Fig. 4. The classification of 18 common cancer types into three patterns.

a–c The comparison of the mutation rates of top 50 cancer genes in each of the 18 most common solid tumor types from China and U.S. cohorts. The 18 cancers are classified into three types: TP53-Top type, TP53-Plus type, and Non-TP53 type, based on the rank of TP53 with respect to other top mutated genes. The differences between China and U.S. cohorts were statistically evaluated using the unpaired t test. * represents 0.01 < p < 0.05, ** represents 0.001 < p < 0.01, *** represents p < 0.001, two-sided, 95% confidence interval. The cancer type abbreviations could be referred to Fig. 3 legend. d The top 50 genes within each cancer type from both populations were overlapped to determine the corresponding common rate in the top 50 genes, which is calculated in 2* (TotalGeneNumber – TotalUniqueGeneNumber) / TotalGeneNumber. Source data are provided as a Source Data File.

Fig. 5. The comparison of TP53 and EGFR mutation rates between CN and U.S.

a, b The mutation rates of TP53, derived from the 20 most common cancer types, were compared between CN and U.S., respectively. p = 0.6994 (unpaired t test, two-tailed, t = 0.3891, df = 38; F test: F = 1.379, DFn = 19, Dfd = 19, p = 0.4899), CN _ Mean±SE = 0.4003 ± 0.07017 (n = 20), U.S. _ Mean ± SE = 0.3644 ± 0.05975 (n = 20), 95% confidence interval −0.1508 to 0.2225. c The mutation rates of EGFR were visualized and compared in 20 cancers from CN and U.S. cohorts. d, e In LUAD, the mutations rates of KRAS and EGFR between Chinese and U.S. patients were compared with respect to gender and smoking status. f Comparison of the top 50 mutated genes from Chinese (n = 676) and U.S. (n = 191) female LUAD non-smokers, the difference was not statistically significant (NS), p = 0.7221 (unpaired t test with Welch’s correction, two-tailed, t = 0.3568, df = 88; F test: F = 2.007, DFn = 49, Dfd = 49, p = 0.0163), CN _ Mean±SE = 0.05003 ± 0.01532 (n = 50), U.S. _ Mean ± SE = 0.04334 ± 0.01081 (n = 50), 95% confidence interval −0.03064 to 0.04402. g The accumulated mutation rates of KRAS (d) and EGFR (e) in CN and U.S. cohorts, respectively. h The spatial distribution of EGFR mutations in Chinese lung adenocarcinoma patients as female non-smokers visualized with a lollipop graph. Source data are provided as a Source Data File.

Fig. 6. Mutational signature analysis of lung adenocarcinoma, skin cutaneous melanoma, and papillary thyroid carcinoma in CN and U.S.
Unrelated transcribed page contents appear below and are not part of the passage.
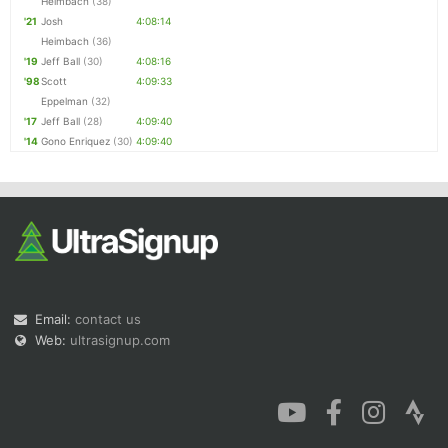
Heimbach
(38)
'21
Josh
4:08:14
Heimbach
(36)
'19
Jeff Ball
(30)
4:08:16
'98
Scott
4:09:33
Eppelman
(32)
'17
Jeff Ball
(28)
4:09:40
'14
Gono Enriquez
(30)
4:09:40
Email:
contact us
Web:
ultrasignup.com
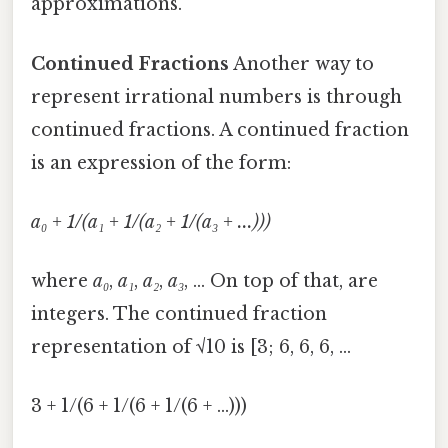
approximations.
Continued Fractions
Another way to
represent irrational numbers is through
continued fractions. A continued fraction
is an expression of the form:
a₀ + 1/(a₁ + 1/(a₂ + 1/(a₃ + ...)))
where
a₀
,
a₁
,
a₂
,
a₃
, ... On top of that, are
integers. The continued fraction
representation of √10 is [3; 6, 6, 6, ...
3 + 1/(6 + 1/(6 + 1/(6 + ...)))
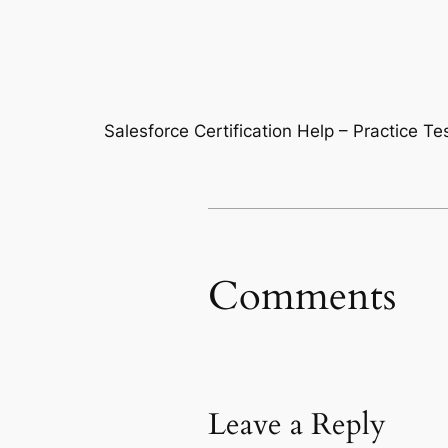
Salesforce Certification Help – Practice T
Comments
Leave a Reply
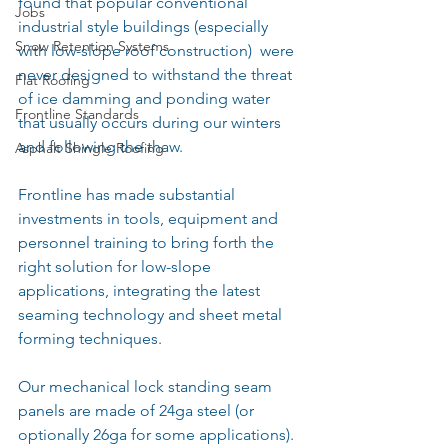
found that popular conventional 
Jobs
industrial style buildings (especially 
Snow Retention Systems
with low-slope roof construction)  were 
never designed to withstand the threat 
Flat Roofing
of ice damming and ponding water 
Frontline Standards
that usually occurs during our winters 
and following the thaw.
Asphalt Shingle Roofing
Frontline has made substantial 
investments in tools, equipment and 
personnel training to bring forth the 
right solution for low-slope 
applications, integrating the latest 
seaming technology and sheet metal 
forming techniques.
Our mechanical lock standing seam 
panels are made of 24ga steel (or 
optionally 26ga for some applications).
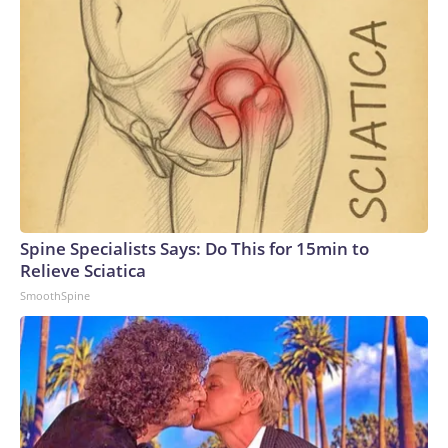
Spine Specialists Says: Do This for 15min to
Relieve Sciatica
SmoothSpine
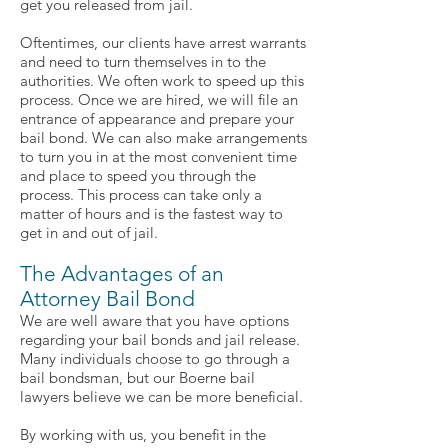
get you released from jail.
Oftentimes, our clients have arrest warrants
and need to turn themselves in to the
authorities. We often work to speed up this
process. Once we are hired, we will file an
entrance of appearance and prepare your
bail bond. We can also make arrangements
to turn you in at the most convenient time
and place to speed you through the
process. This process can take only a
matter of hours and is the fastest way to
get in and out of jail.
The Advantages of an
Attorney Bail Bond
We are well aware that you have options
regarding your bail bonds and jail release.
Many individuals choose to go through a
bail bondsman, but our Boerne bail
lawyers believe we can be more beneficial.
By working with us, you benefit in the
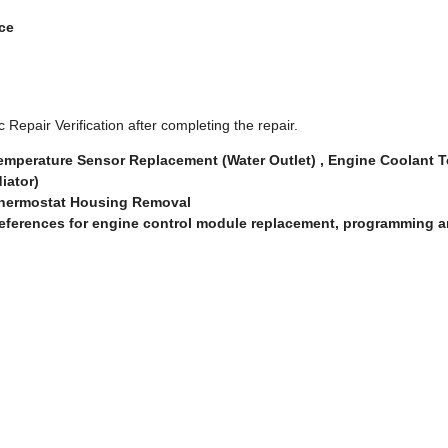
nce
 Repair Verification after completing the repair.
emperature Sensor Replacement (Water Outlet) , Engine Coolant 
iator)
Thermostat Housing Removal
eferences for engine control module replacement, programming a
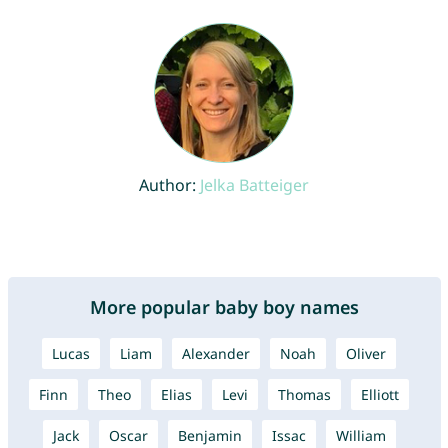
Author:
Jelka Batteiger
More popular baby boy names
Lucas
Liam
Alexander
Noah
Oliver
Finn
Theo
Elias
Levi
Thomas
Elliott
Jack
Oscar
Benjamin
Issac
William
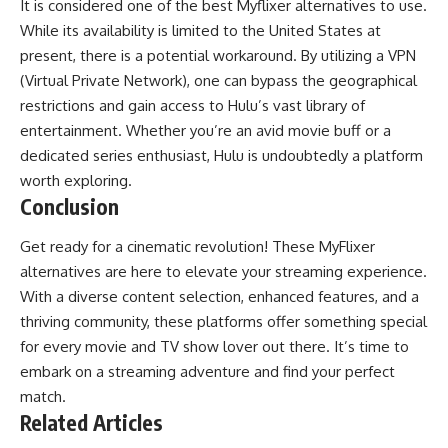
It is considered one of the best Myflixer alternatives to use.
While its availability is limited to the United States at
present, there is a potential workaround. By utilizing a VPN
(Virtual Private Network), one can bypass the geographical
restrictions and gain access to Hulu’s vast library of
entertainment. Whether you’re an avid movie buff or a
dedicated series enthusiast, Hulu is undoubtedly a platform
worth exploring.
Conclusion
Get ready for a cinematic revolution! These MyFlixer
alternatives are here to elevate your streaming experience.
With a diverse content selection, enhanced features, and a
thriving community, these platforms offer something special
for every movie and TV show lover out there. It’s time to
embark on a streaming adventure and find your perfect
match.
Related Articles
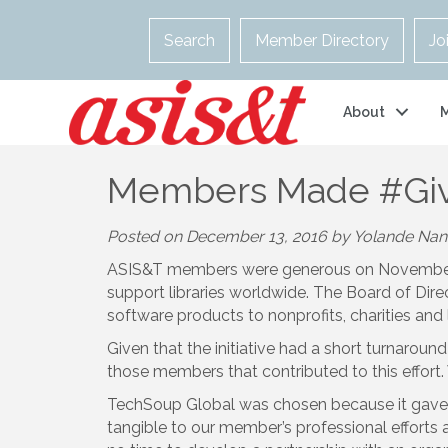
Search
Member Directory
Jo
About
Members Made #Giv
Posted on December 13, 2016 by Yolande Na
ASIS&T members were generous on Novembe
support libraries worldwide. The Board of Di
software products to nonprofits, charities and 
Given that the initiative had a short turnarou
those members that contributed to this effort.
TechSoup Global was chosen because it gave te
tangible to our member’s professional efforts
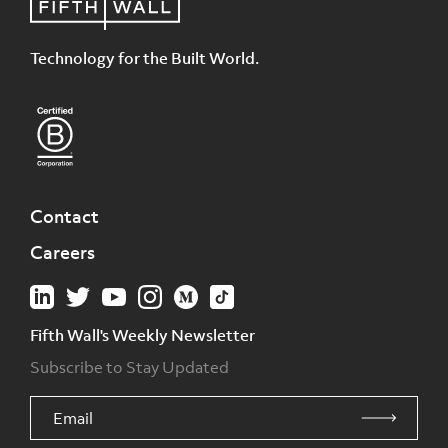
Technology for the Built World.
Contact
Careers
Fifth Wall's Weekly Newsletter
Subscribe to Stay Updated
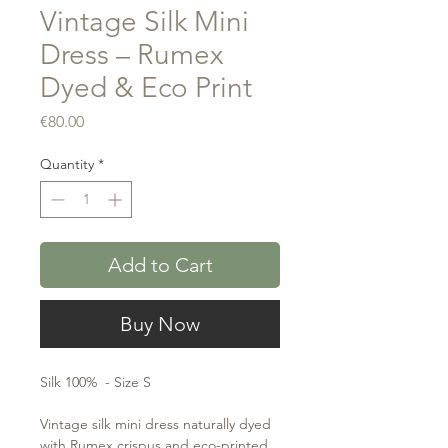
Vintage Silk Mini
Dress – Rumex
Dyed & Eco Print
Price
€80.00
Quantity
*
Add to Cart
Buy Now
Silk 100% - Size S
Vintage silk mini dress naturally dyed
with Rumex crispus and eco-printed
a, b The mutation signature derived from the mutational spectra across the top 50 mutated genes in China (LUAD_CN, n = 550) and U.S. (LUAD_U.S., n = 57) female non-smokers. c–f The mutation signatures of skin cutaneous melanoma (SKCM_CN, n = 21; SKCM_U.S., n = 225) and papillary thyroid cancer (PTC_CN, n = 67; PTC_U.S., n = 104) derived from the mutational spectra of the top 50 mutated genes in the Chinese and U.S. patient cohorts, respectively. Source data for mutational signature analysis are provided in Supplementary Software 1.